Vou dividir a minha rotina: durante todo dia, a trilha sonora é composta por uma mistura equilibrada de sambas enredos clássicos e os do ano. Cuidados de última hora com a fantasia também são frequentemente necessários, geralmente com costureiras do bairro contribuindo para que a vestimenta, que vale ouro, esteja nos conformes. O deslocamento para o Sambódromo é algo a parte: o metrô festivo, lotado de sambistas com suas fantasias em sacos, suas bebidas em bolsas e a imensa alegria em cada rosto. Basta um primeiro desinibido puxar um samba, geralmente eu, e o vagão responde em coro. Ao chegar nos arredores do grande palco, a emoção transborda. As luzes, ainda sendo testadas, atestam que o dia, de fato, chegou. E lá vai aquela legião de apaixonados, ocupar os lugares das arquibancadas para vibrar e aplaudir as concorrentes, e brilhar na pista não apenas representando, mas tendo a oportunidade de ser na avenida a sua escola, as nossas escolas.
Hoje acordei angustiado. Afinal, é manhã de carnaval e a tal magia que espalha beleza, encanto e poesia está no ar. Os nossos corpos sentem que é tempo de folia, sabem. Mas não será, não poderá ser. Para que possamos seguir fazendo festa e sendo carnaval, as fantasias precisarão permanecer nos barracões, os batuques longe das ruas e os coletivos que ajudaram a inventar a nossa cidade não irão sair.

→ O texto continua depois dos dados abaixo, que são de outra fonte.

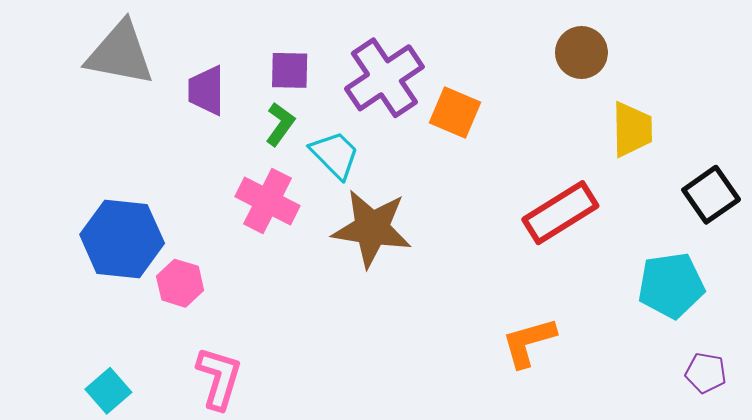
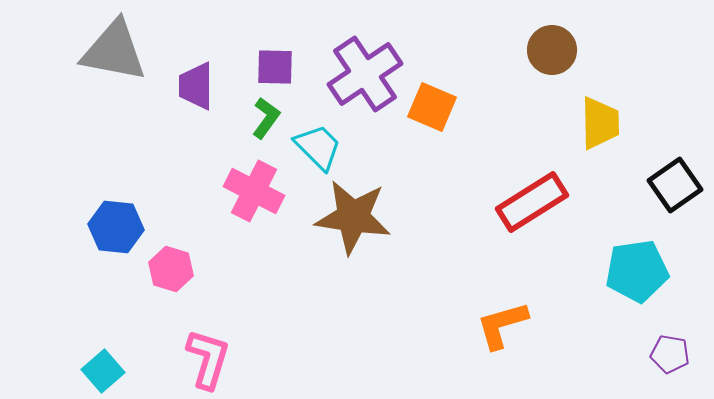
blue hexagon: (122, 239) -> (116, 227), size x0.7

A saudade aperta, dói, mas existem soluções, sempre existem formas de amenizar a dor. Podemos matar a saudade assistindo e prestigiando as dezenas de iniciativas de sites, canais e blogs que vão, desde a reexibição e análise de desfiles, até programas de entrevistas, debates e cursos. É necessário reconhecer, parabenizar, louvar e, principalmente, apoiar estas tantas ações. Se não vai haver carnaval como momento anual de ocupar as ruas e expressar as culturas que, através das frestas, produziram a cidade, são muitas as iniciativas de valorização, preservação e difusão da cultura do samba. O bom folião há de prestigiar e novamente se emocionar com carnavais passados que seguem pulsando em nossos corações na espera de novos arrebatamentos nos carnavais vindouros.
Que venha a vacina para que a rua volte a ser nossa e façamos da vida um eterno carnaval.
Mauro Cordeiro – Doutorando em Antropologia (UFRJ), Mestre em Ciências Sociais (PUC-Rio) e Licenciado em Ciências Sociais (UFRRJ).